Na Ukrainie bez zawieszenia broni

Europa Zachodnia uważnie przygląda się wydarzeniom we wschodniej Ukrainie, gdzie nadal trwają walki między prorosyjskimi separatystami, a armią ukraińską. Niestety nie ma żadnych przesłanek świadczących o szybkim zakończeniu tej wojny, w której zginęło już 1367 osób.

2014-08-08, 15:00

Na Ukrainie bez zawieszenia broni

Posłuchaj

08.08.14 dr Andrzej Karkoszka „Rosja jest w pełni zaangażowana w wojnę na Ukrainie (…)”
+
Dodaj do playlisty

Prorosyjscy separatyści nie stosują się do zawieszenia broni i wstrzymania ognia. Kanclerz Niemiec Angela Merkel w rozmowie telefonicznej do prezydenta Rosji Władimira Putina zaapelowała, żeby powstrzymał wojnę na wschodzie Ukrainy.

Scenariusze konfliktu

Do niedawna unikano używania słowa wojna do określenia działań toczących się na terenie Ukrainy.

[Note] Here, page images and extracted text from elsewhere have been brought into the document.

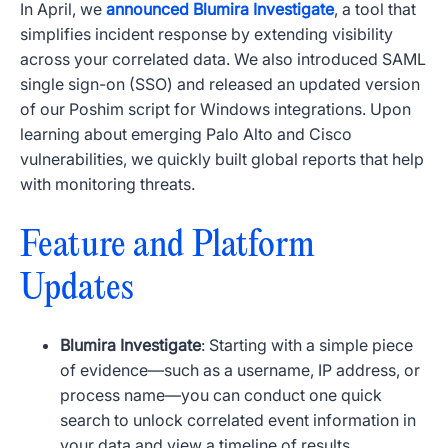
In April, we
announced Blumira Investigate
, a tool that
simplifies incident response by extending visibility
across your correlated data. We also introduced
SAML
single sign-on (
SSO
) and released an updated version
of our Poshim script for Windows integrations. Upon
learning about emerging Palo Alto and Cisco
vulnerabilities,
we quickly built
global reports that help
with monitoring threats.
Feature and Platform
Updates
Blumira Investigate
: Starting with a simple piece
of evidence—such as a username,
IP
address, or
process name—you can conduct one quick
search to unlock correlated event information in
your data and view a timeline of results.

Z dnia na dzień konflikt staje się coraz poważniejszy. Wojna wewnętrzna ma coraz większy zasięg.

- Jest kilka scenariuszy dalszego rozwoju tego konfliktu. Rosja jest już w pełni zaangażowana w wojnę na Ukrainie, używa artylerii, ostrzeliwuje obszary za granicą, używa rakiet przeciwko samolotom, przekazuje broń i dostarcza amunicję. Rosjanie pomagają separatystom i wspierają ich. Oficjalnie jeszcze nie możemy mówić, że jest to wojna rosyjsko- ukraińska. W najbliższych dniach armia ukraińska będzie starała się wypierać separatystów, w ten sposób przerwie dostawy broni. Wówczas Rosja będzie musiała podjąć ostateczną decyzję – powiedział w PR24 dr Andrzej Karkoszka, były wiceminister obrony narodowej.

Podejście strategiczne

Zaangażowana w konflikt wewnętrzny Rosja wspiera separatystów dostarczając im odpowiedni sprzęt w tym broń i rakiety. Czy interwencja Rosji na terenach wschodniej Ukrainy jest dla niej opłacalna?

- Zaangażowanie Rosji w sprawy na Ukrainie mogłoby się nie opłacać w przypadku gwałtownych, ostrych i politycznych reakcji ze strony Zachodu. Myślę, że nie będzie żadnej oficjalnej agresji. Rosja nie musi dokonywać inwazji, by osiągać swoje cele. Wystarczy podtrzymywanie konfliktu i podważanie stabilności socjalnej na Ukrainie, aż w końcu doprowadzenie do pogłębienia kryzysu gospodarczego w tym kraju - dodał Gość PR24.